**Task prompt**
Your answer must be an exact transcription of every record below, with the pictures omitted.

Segment Start: Given data

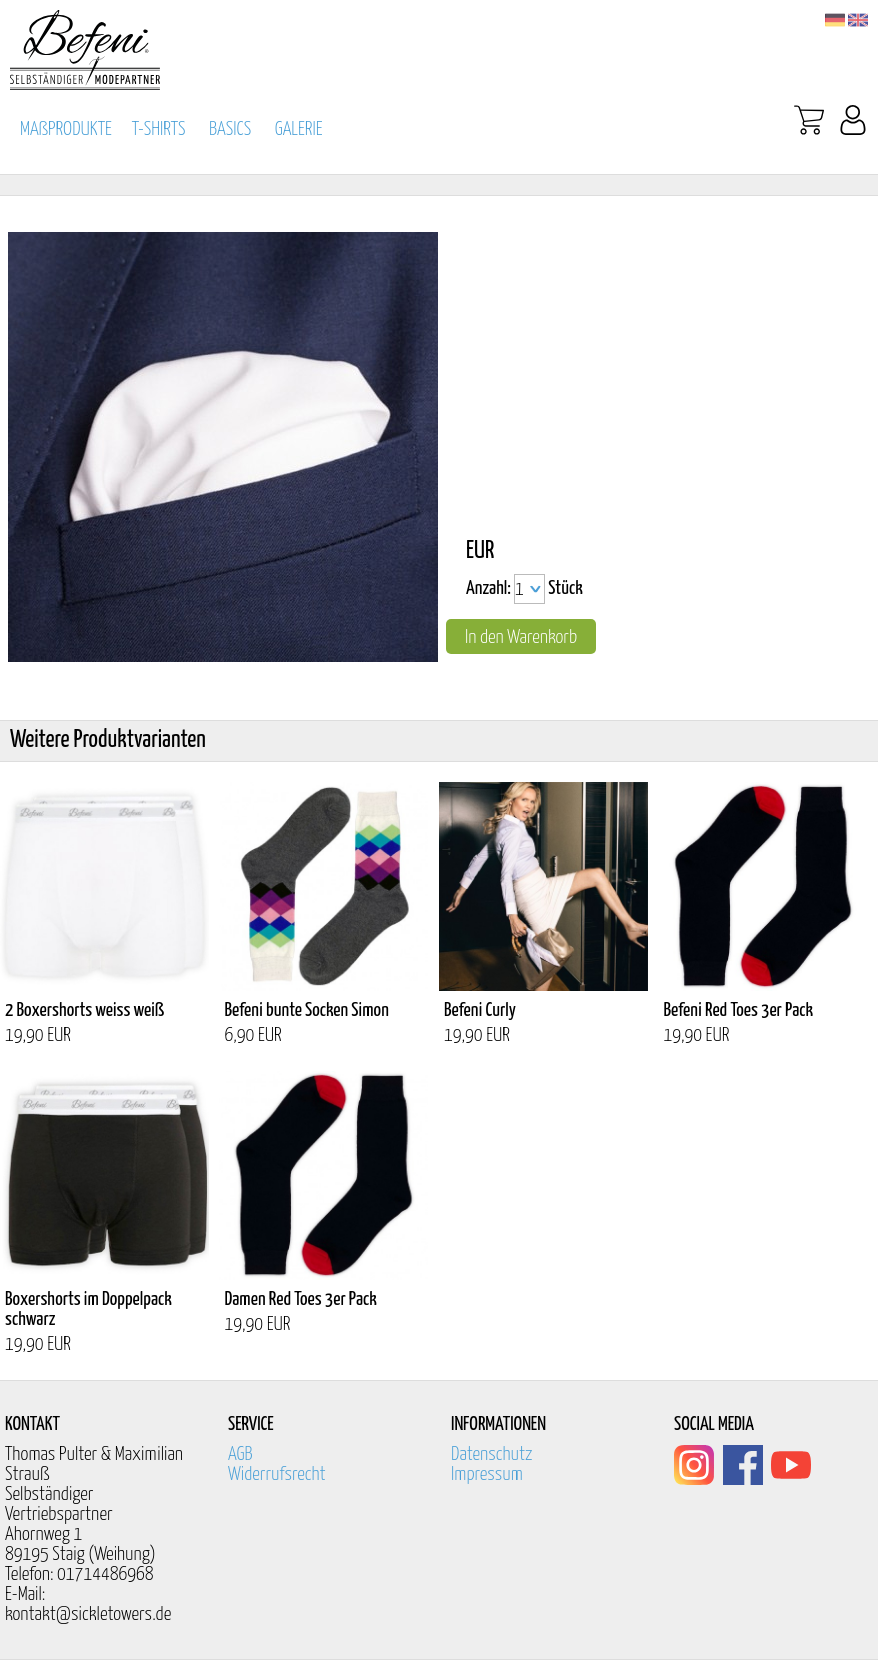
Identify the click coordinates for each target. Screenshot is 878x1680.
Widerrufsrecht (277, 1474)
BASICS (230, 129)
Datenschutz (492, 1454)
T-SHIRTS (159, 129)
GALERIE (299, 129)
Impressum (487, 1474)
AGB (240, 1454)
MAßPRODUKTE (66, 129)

Segment End: Given data

**Response to this exercise**
Identify the click coordinates for each target. Screenshot is 878x1680.
Widerrufsrecht (277, 1474)
BASICS (230, 129)
Datenschutz (492, 1454)
T-SHIRTS (159, 129)
GALERIE (299, 129)
Impressum (487, 1474)
AGB (240, 1454)
MAßPRODUKTE (66, 129)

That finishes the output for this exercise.